I could spend all day up to my eyeballs in fashion websites and blogs. But when it really comes down to it, the one that’s racked up a truly absurd amount of hours most recently, is my latest find:

Perhaps you recall the video I posted about a week back of Christian Louboutin tap dancing?

Well, the site is home to the only viewable version of that video and so many more.

They’re specialty: video journalism, and lots of it.

The brainchild of Sojin Lee, previously head of retail and buying at Net-a-Porter, debuted this past September in response to what Lee saw as a gaping hole in the world of fashion blogs.

In a phone call with the New York Observer’s Daily Transom, Lee explains:

I felt there was a huge hole in the marketplace when it came to an immersive fashion web experience. You either had retail sites or magazine sites or bloggers, but you didn’t have anyone that pulled them all together. The democratization of fashion is really important because that’s what the Internet has provided and it just made sense to celebrate the breadth of fashion and bring all that information to the consumer.

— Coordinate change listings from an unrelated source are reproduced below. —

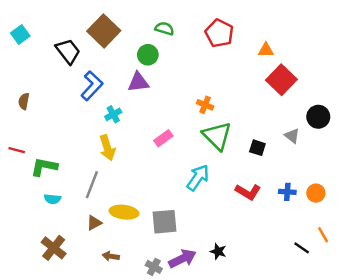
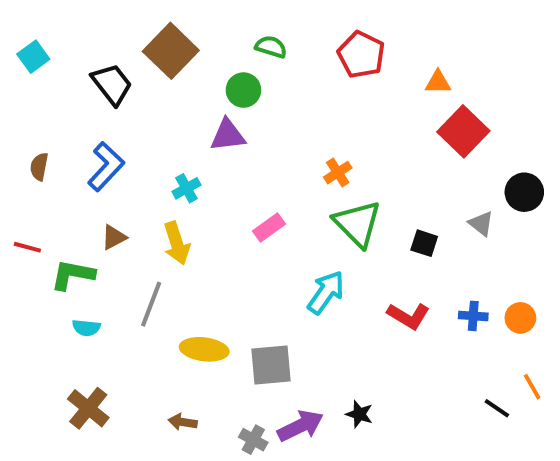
blue L-shape: (92, 86) -> (106, 167), moved
orange cross: (205, 105) -> (338, 173), turned 35
brown triangle: (94, 223) -> (114, 237), moved

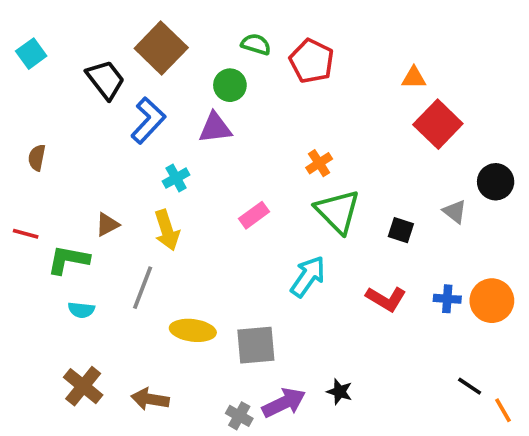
red pentagon: (361, 55) -> (312, 61), moved
blue L-shape: (106, 167) -> (148, 120), moved
orange circle: (520, 318) -> (492, 301), size x1.5
orange line: (532, 387) -> (503, 410), moved
brown arrow: (183, 422) -> (150, 399), moved, size x1.4

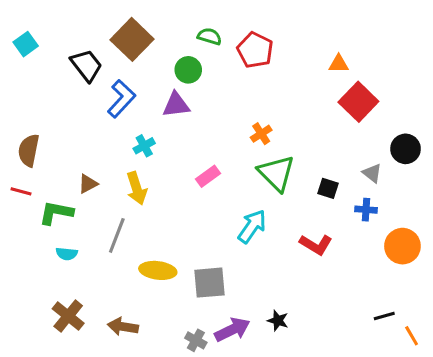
brown semicircle: (37, 158) -> (29, 150), moved, size x1.5
blue cross: (447, 299) -> (366, 210), moved
black line: (470, 386) -> (384, 316), turned -50

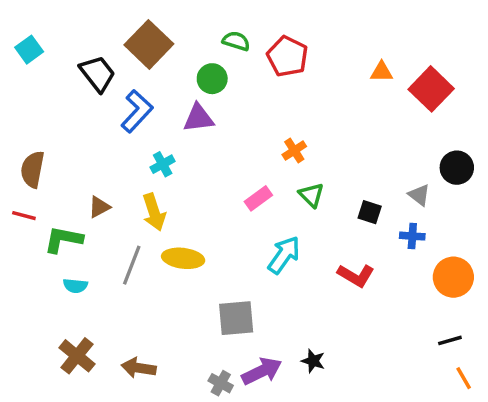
red square: (358, 102) -> (431, 89), moved
green triangle: (276, 173) -> (311, 195), size x0.6
pink rectangle: (208, 176) -> (258, 198), moved
yellow ellipse: (158, 270) -> (183, 258), moved
black line: (384, 316) -> (450, 340), moved

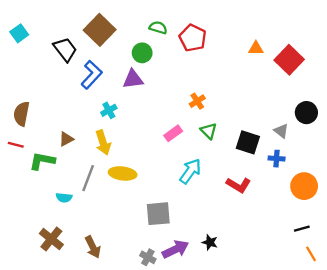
black square: (370, 212) -> (248, 142), size x1.5
cyan semicircle: (75, 286) -> (64, 198), moved
brown arrow: (139, 368) -> (93, 247), turned -125

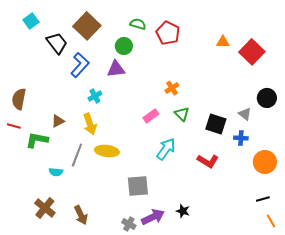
cyan square: (19, 33) -> (31, 21), moved

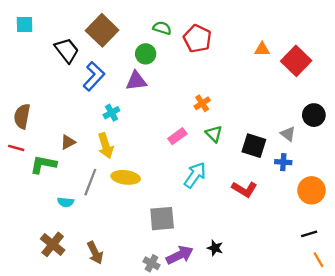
cyan square: (31, 21) -> (24, 24), moved, turned 35

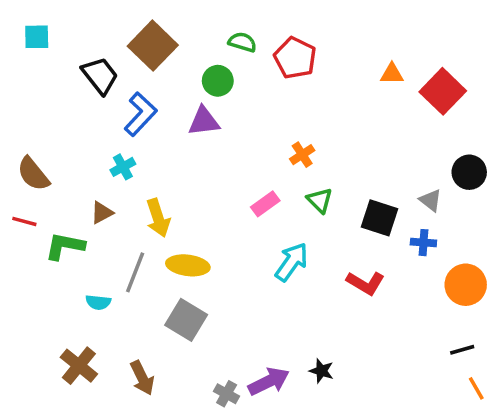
cyan cross: (111, 113) -> (123, 167), moved
brown semicircle: (22, 116) -> (33, 174), turned -50
gray square: (162, 219) -> (186, 320), moved, turned 36

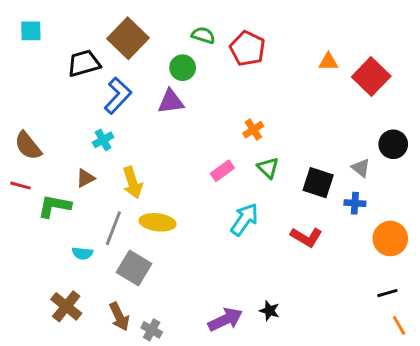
black trapezoid: (100, 76) -> (84, 63), turned -68
gray square: (186, 320) -> (134, 268), moved
gray cross: (227, 394) -> (152, 330), moved

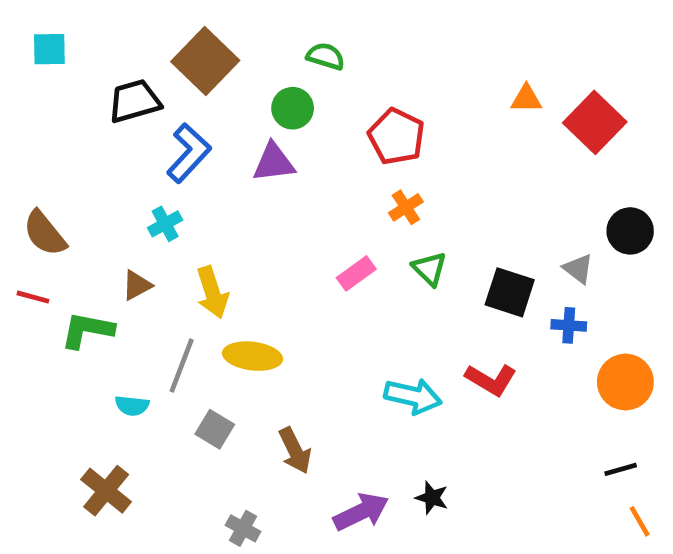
red pentagon: (247, 49) -> (396, 137), moved
cyan arrow: (244, 219) -> (413, 396), moved, turned 68
gray square: (134, 268) -> (215, 429), size x0.7
brown arrow: (119, 317) -> (295, 450), moved

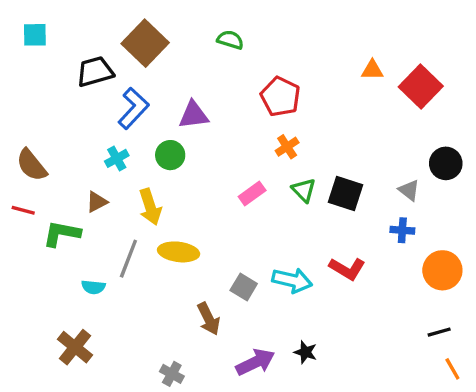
green circle: (293, 108) -> (170, 155), moved
black square: (510, 292) -> (346, 193), moved
gray square: (215, 429) -> (244, 287), moved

And that is quite specifically what he’s doing– gathering together the expanse of fashion info and packaging it in a way that is completely accessible. The site is split up into four categories: Fashion Bites, Shopping, People and Personal Style.

Fashion Bites provides a daily dollop of FashionAIR favorites, with links to check out on everything from food to designers to new bloggers. Shopping pulls together clothing from all across the Web and allows users to shop by criteria like style, body shape, item or location. It also links to their series of Style Council videos that give a tutorial on how to wear a certain look or item.  People is quite possibly my favorite section, and simply consists of magazine-style video features on important fashion characters, like this cool glimpse into life as Margherita Missoni. Finally, in Personal Style video series’ like 7 Days of ChicStyle Profile, and Closet Quick Hit give the viewer a peek into the individual taste of famous style icons as well as that random adorable gal you see on the street.

While the site could do a bit more in terms of involving their audience, and organizing their information, what I find most innovative about this site is that they’re using video as a single form of communication– you’ll find no articles on this site. But why would you want to read about style when you can watch those who embody it?

FashionAIR almost takes on the role of a television station, but one that you can watch at any time. Their different series’ are produced on a regularly basis, so that new episodes are constantly being made, almost in the same way that a tv show would work. It seems that this could be a completely new and very popular form of online journalism because the reader, or viewer really, can essentially sit back and enjoy the show.

By picking and having access to fascinating individuals who people care about, and presenting them in a way that feels personal– like having designer Even Fetherston take you to her favorite Paris spots– people will always want more. And quite unlike watching TV, they can have it whenever they’d like.

FashionAIR is showing its viewers the interworkings– not just the collection on a runway– but the actual human behind it all. What they talk like, what their house looks like, their mannerisms. It’s the kind of stuff people are hungry for. The kind of stuff people want to see.